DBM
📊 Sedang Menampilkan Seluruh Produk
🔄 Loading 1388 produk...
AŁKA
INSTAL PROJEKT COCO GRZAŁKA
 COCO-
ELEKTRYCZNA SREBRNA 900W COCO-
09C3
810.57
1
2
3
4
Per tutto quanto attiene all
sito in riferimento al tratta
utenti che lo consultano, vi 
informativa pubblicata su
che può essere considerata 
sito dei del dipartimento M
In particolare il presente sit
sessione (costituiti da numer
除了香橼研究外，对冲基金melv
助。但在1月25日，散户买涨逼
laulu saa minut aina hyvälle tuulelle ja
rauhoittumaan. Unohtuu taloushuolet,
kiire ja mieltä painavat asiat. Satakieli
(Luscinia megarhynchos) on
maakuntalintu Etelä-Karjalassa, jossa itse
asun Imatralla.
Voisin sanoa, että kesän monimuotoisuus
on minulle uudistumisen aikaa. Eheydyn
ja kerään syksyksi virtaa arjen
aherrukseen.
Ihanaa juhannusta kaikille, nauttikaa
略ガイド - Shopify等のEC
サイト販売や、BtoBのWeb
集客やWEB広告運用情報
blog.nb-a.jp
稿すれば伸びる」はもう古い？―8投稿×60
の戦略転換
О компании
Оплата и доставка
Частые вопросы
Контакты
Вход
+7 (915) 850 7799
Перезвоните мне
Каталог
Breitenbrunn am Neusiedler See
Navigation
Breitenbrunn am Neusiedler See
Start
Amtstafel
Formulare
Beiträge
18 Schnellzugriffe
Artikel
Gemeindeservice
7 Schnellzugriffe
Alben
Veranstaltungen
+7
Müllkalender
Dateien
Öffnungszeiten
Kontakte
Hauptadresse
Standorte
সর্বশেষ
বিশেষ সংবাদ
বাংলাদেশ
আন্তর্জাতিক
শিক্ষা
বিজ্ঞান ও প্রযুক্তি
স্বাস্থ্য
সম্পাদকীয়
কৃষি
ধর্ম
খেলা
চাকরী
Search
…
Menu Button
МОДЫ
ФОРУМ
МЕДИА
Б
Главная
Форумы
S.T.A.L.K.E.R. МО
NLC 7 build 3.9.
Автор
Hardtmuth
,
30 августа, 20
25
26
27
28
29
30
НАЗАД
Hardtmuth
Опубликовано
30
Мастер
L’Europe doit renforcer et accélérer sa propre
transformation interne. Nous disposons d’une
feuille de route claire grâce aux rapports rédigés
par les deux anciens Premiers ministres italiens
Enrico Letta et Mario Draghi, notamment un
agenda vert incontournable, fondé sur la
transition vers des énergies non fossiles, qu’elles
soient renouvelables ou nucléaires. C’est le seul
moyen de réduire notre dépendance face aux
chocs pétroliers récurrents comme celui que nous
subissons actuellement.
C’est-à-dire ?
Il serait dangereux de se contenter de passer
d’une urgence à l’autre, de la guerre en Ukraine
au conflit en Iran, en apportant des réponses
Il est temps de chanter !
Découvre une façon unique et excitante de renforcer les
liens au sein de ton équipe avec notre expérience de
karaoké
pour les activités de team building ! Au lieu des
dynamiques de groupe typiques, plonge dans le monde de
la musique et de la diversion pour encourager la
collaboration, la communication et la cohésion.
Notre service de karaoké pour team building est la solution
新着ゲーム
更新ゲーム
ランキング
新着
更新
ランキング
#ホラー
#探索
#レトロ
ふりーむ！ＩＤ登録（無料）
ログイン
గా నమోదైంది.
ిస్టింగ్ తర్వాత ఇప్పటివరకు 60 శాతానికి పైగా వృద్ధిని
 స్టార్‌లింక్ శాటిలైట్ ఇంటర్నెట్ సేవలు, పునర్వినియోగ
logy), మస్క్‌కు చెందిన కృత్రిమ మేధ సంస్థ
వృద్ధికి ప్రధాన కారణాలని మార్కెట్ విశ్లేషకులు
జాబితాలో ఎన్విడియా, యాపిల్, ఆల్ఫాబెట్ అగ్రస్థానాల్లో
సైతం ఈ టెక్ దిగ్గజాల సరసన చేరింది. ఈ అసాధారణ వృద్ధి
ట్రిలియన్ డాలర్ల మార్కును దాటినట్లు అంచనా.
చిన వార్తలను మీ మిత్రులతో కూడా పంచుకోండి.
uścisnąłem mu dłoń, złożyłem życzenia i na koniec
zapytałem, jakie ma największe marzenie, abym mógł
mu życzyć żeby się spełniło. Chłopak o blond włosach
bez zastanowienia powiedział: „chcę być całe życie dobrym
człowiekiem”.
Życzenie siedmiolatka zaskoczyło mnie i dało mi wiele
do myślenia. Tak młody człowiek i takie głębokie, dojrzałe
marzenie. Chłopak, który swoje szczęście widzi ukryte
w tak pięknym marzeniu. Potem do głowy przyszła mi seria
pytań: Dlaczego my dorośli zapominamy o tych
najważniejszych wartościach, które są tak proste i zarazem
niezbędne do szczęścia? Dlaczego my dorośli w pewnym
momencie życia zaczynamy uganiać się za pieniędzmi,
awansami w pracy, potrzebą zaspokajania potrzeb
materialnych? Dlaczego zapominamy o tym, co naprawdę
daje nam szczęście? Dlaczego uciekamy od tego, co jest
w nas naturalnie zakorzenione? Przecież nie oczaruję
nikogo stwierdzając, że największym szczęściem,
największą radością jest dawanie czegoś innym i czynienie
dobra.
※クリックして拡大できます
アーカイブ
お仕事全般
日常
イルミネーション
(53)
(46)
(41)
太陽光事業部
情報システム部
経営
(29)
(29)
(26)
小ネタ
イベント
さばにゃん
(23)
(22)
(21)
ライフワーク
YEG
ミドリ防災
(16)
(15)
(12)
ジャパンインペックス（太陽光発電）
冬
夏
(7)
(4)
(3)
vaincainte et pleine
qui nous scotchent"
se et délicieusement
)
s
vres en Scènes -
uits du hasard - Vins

- - - - -

ACTIVITY: In the material above, tally the lines that include the word "building" and give only that figure.

RESPONSE BOX: 2